If anything's ever special about the Royal Rumble, please don't tell McMahon...

Brock Lesnar Shelton Benjamin

For many people, the long winter months reinforce the idea that human beings need to hibernate. With limited social and outdoor activities, there isn’t always much to do during the coldest months of the year once the holidays pass. However, one source of bliss can be found on a lonely January night for those interested in such a thing...

The WWE Royal Rumble!

The 30-man, over-the-top-rope extravaganza is an annual source of joy for wrestling fans and serves to help them get by during the shortest of days and most bone-chilling of nights.
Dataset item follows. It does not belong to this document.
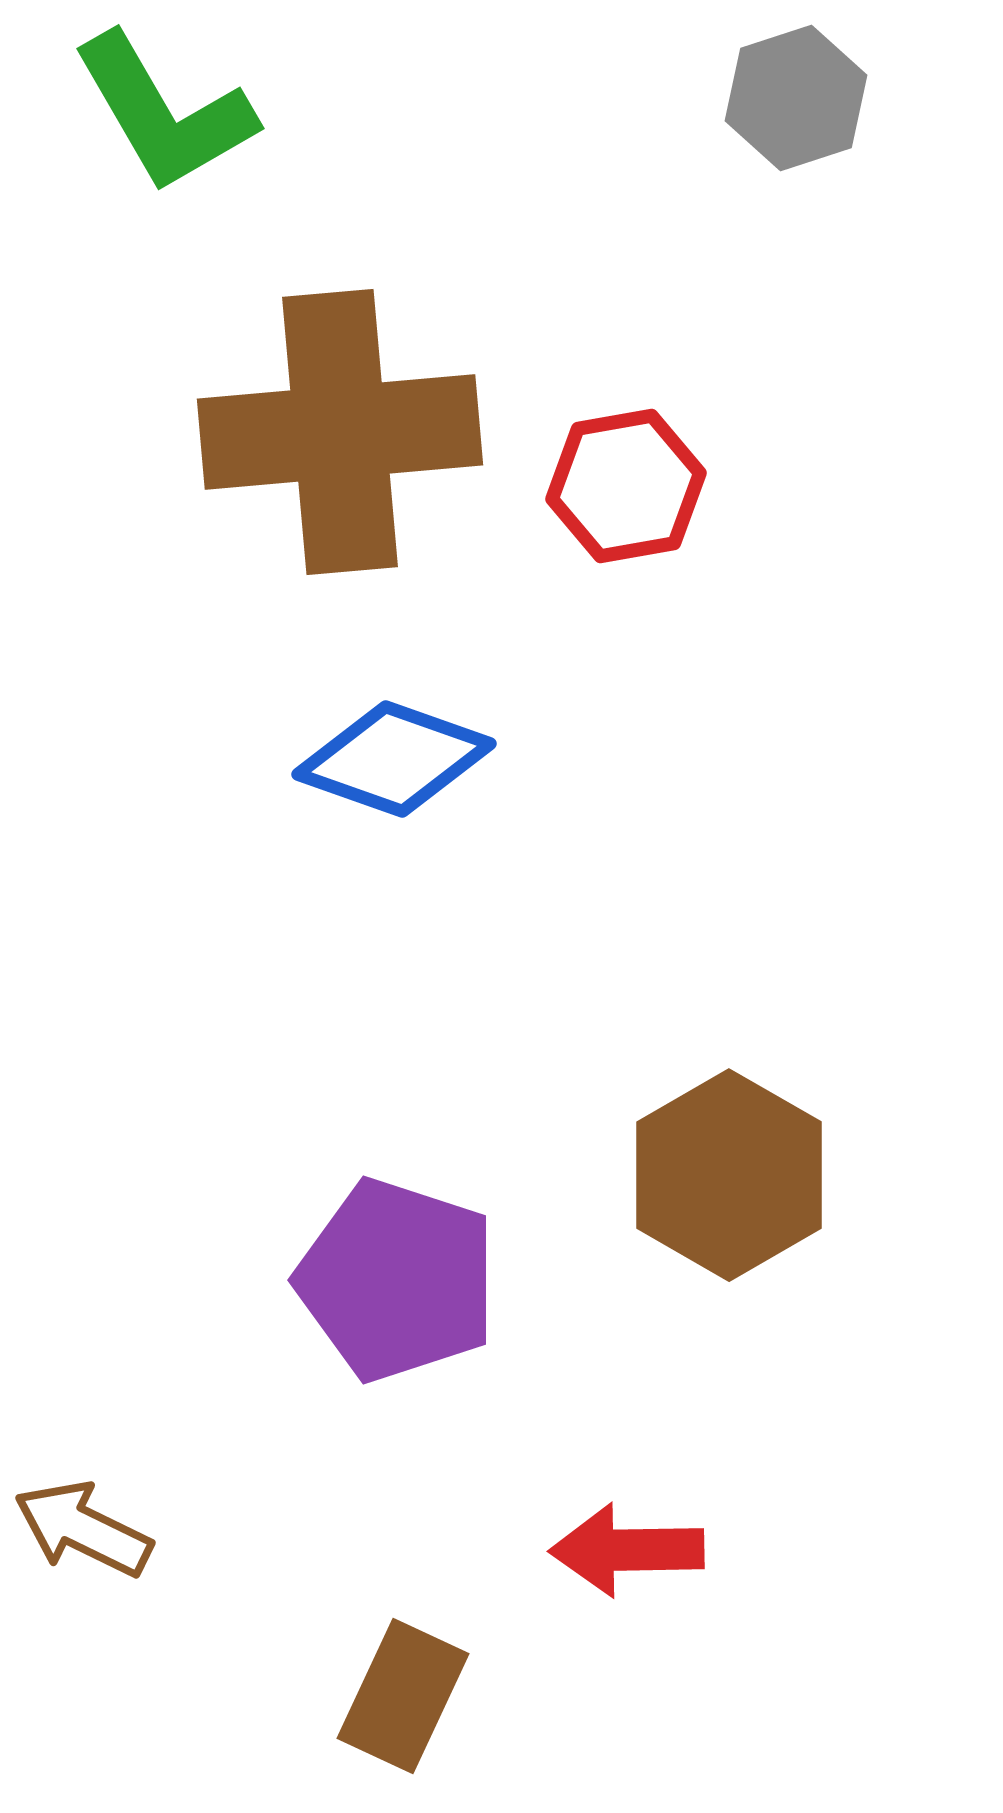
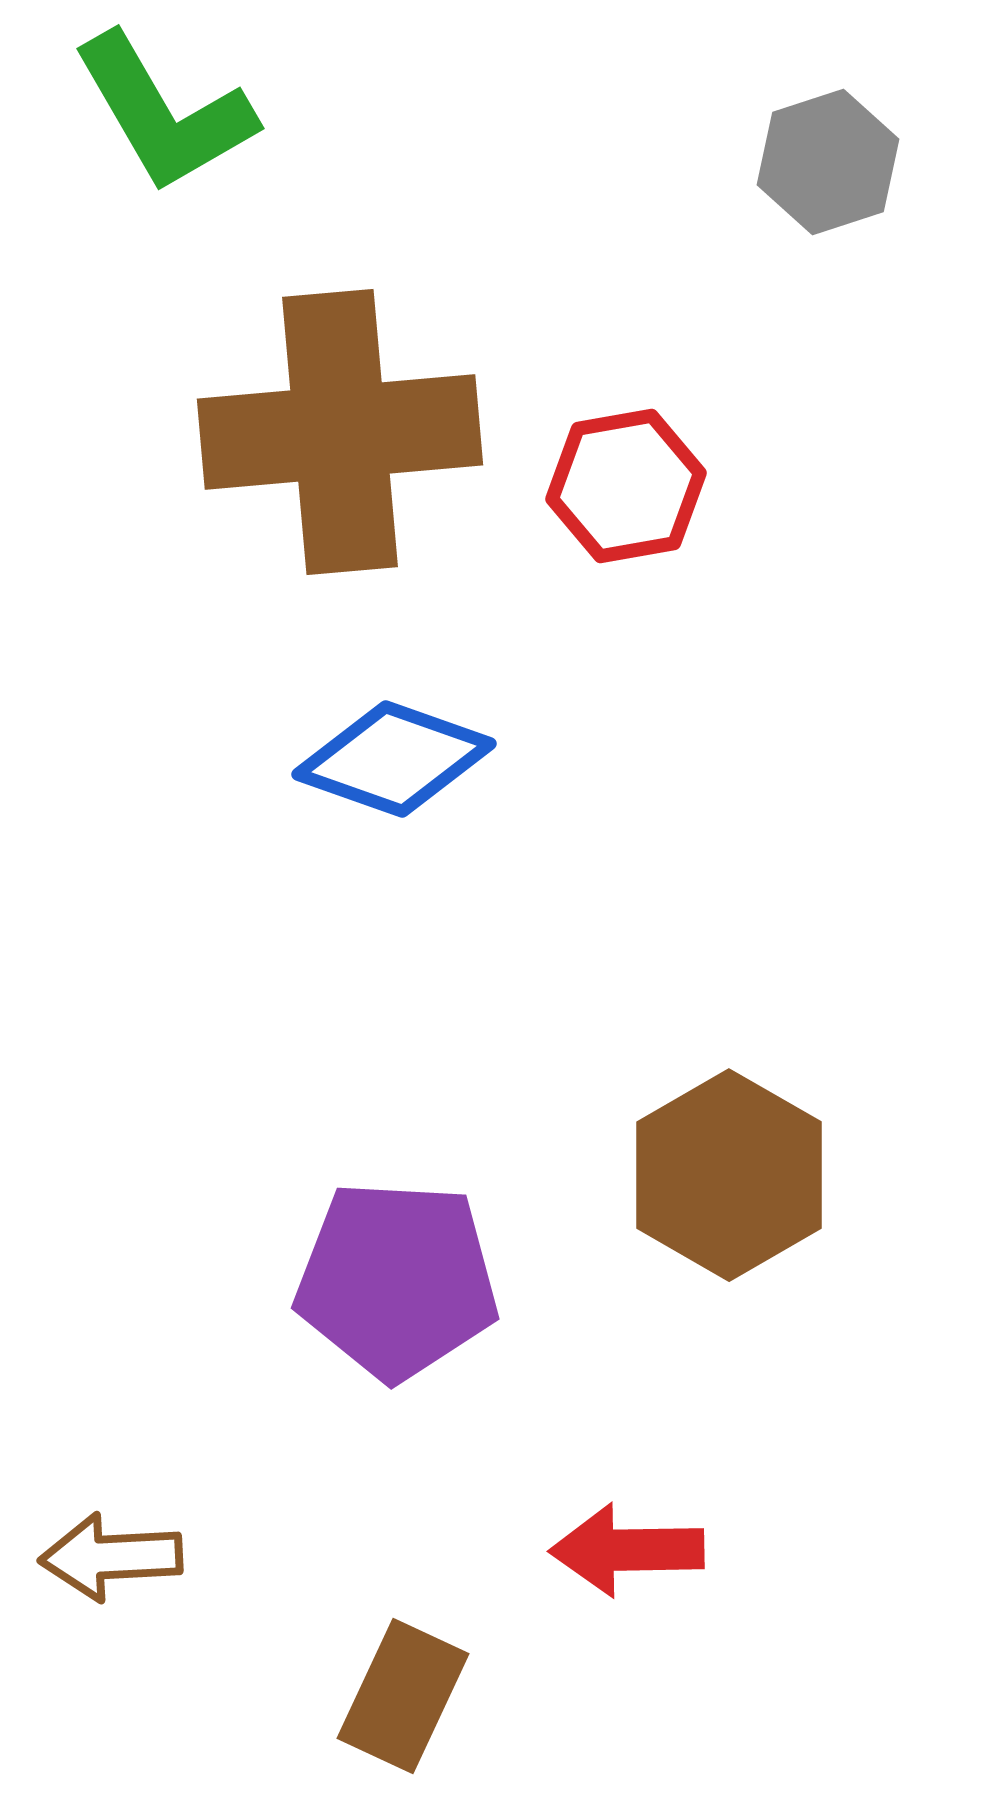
gray hexagon: moved 32 px right, 64 px down
purple pentagon: rotated 15 degrees counterclockwise
brown arrow: moved 28 px right, 28 px down; rotated 29 degrees counterclockwise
For those who aren’t freezing their butts off, they can enjoy it too, those lucky bastards.

The Royal Rumble match is chockfull of things to keep WWE fans, as well outsiders, entertained and distracted from what horrifying greyscale sight might linger outside of their windows.

Some of the more frequent spots in the iconic bout have become anticipated and welcomed by fans. Still, not every trope of the battle royal has maintained its shimmer. Many more elements of the Royal Rumble match suffered the wrath of oversaturation, going from jaw-dropping to yawn-inspiring after 30+ years of uncreative abuse.

10. Legend Cameos

Brock Lesnar Shelton Benjamin

Surprise appearances are a large attraction to the annual Royal Rumble matches. There have always been Marks either related to Dave Meltzer or bestowed with a prophetic knack for predicting who sneaks their way into the battle royal each year.

On occasion, WWE shocks audiences with someone they didn’t foresee showing up in the Rumble, despite whatever wealth of insider information existed. Whether the surprise is spoiled rarely matters, as fans will be delighted if the moment involves a well-respected and missed performer.

Those are two critical ingredients for such guest spots. Whenever a return is underwhelming or unwelcome, fans tend to voice their displeasure rather quickly. Sadly, it’s almost customary for WWE to send a slew of second- and third-shelf veterans. Worse is the frequency of “legends” who have returned one too many times to be still appreciated.

As the Royal Rumble match has stretched over four different decades, some alumni have garnered unfavorable reactions. It might not always be that the performer was untalented or unpopular. Instead, many modern viewers find these needless (and often vain) appearances to waste the limited Rumble entries that were better appropriated for establishing younger talent.